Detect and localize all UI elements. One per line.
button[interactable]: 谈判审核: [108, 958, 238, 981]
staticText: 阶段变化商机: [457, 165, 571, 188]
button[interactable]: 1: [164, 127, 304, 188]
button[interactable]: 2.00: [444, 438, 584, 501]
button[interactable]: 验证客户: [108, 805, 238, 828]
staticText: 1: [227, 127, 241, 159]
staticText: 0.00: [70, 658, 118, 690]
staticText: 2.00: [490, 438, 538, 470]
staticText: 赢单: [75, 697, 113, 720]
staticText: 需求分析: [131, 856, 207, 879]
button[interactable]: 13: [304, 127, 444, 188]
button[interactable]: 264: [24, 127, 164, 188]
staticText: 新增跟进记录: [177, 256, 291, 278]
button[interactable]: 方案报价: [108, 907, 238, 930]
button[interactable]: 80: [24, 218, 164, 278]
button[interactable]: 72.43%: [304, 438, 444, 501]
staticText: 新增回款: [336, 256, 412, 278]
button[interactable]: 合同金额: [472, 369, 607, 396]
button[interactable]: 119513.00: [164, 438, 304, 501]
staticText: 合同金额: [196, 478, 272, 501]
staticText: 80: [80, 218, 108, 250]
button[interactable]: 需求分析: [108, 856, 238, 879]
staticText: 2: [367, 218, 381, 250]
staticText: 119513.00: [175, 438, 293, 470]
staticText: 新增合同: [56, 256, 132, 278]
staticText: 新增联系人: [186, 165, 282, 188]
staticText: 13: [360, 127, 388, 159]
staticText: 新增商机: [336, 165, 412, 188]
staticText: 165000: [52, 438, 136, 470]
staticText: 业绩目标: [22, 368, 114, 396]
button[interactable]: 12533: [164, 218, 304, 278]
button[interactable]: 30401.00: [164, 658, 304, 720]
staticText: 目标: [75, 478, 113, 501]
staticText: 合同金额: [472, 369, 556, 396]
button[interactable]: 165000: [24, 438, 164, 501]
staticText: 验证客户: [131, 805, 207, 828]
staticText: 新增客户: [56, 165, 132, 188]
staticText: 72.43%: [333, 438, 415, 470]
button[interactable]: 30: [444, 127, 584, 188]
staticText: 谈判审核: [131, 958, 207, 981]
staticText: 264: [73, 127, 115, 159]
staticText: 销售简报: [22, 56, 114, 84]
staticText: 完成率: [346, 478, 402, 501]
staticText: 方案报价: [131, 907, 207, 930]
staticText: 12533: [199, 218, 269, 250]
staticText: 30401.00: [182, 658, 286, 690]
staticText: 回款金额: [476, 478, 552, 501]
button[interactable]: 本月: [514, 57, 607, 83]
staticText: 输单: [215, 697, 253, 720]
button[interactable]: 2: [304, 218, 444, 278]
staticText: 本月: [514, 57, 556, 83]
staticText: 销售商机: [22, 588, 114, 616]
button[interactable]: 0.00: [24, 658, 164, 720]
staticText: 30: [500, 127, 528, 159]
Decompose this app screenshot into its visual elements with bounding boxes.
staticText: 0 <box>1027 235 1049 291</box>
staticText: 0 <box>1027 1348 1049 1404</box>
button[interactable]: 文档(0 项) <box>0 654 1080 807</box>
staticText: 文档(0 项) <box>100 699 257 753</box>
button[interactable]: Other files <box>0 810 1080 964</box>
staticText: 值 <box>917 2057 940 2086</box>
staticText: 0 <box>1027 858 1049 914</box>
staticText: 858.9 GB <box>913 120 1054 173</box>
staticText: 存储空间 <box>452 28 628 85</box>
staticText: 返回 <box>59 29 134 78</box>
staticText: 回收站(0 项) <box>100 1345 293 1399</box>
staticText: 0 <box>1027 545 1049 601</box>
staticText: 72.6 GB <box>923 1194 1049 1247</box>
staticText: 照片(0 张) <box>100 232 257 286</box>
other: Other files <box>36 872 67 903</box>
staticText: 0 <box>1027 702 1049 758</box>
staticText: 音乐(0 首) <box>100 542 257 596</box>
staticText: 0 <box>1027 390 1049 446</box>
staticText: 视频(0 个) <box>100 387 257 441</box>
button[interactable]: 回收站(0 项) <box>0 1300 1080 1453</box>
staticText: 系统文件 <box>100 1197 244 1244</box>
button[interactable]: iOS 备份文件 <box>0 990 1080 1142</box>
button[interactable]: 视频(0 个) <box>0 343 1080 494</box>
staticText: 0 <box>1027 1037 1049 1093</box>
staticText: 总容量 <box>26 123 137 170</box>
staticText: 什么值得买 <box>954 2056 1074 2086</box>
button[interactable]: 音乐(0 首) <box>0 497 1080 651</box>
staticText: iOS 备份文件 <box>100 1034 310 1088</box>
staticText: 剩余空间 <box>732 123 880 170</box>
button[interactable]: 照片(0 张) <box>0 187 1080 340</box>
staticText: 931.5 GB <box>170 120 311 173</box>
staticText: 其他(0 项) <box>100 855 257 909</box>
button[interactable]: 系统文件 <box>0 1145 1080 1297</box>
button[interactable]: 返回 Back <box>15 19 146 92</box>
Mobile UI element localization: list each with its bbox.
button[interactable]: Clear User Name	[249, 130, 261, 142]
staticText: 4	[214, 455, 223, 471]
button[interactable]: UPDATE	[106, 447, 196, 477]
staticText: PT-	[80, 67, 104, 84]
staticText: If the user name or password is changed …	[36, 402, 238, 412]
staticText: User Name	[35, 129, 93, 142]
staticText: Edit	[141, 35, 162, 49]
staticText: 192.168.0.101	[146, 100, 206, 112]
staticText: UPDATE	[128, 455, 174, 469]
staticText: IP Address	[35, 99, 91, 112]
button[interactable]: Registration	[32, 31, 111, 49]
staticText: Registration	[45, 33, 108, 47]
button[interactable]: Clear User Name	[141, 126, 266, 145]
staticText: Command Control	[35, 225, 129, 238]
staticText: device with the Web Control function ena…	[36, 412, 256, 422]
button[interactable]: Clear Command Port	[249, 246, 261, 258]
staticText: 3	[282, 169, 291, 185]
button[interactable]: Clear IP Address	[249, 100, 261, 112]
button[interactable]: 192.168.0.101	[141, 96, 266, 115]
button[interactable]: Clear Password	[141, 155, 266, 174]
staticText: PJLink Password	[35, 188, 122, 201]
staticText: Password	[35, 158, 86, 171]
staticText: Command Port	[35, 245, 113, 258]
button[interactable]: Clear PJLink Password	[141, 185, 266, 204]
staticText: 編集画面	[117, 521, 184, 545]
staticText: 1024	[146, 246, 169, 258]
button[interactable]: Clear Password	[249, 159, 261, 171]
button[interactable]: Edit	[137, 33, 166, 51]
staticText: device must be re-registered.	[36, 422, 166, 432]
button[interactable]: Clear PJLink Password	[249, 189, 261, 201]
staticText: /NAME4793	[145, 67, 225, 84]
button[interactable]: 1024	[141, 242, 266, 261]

→ **EXERCISE BRIEF**:
State, as a bare number, how many lines of the listing hold the word "Other".

→ **SOLUTION TO THIS TASK**:
2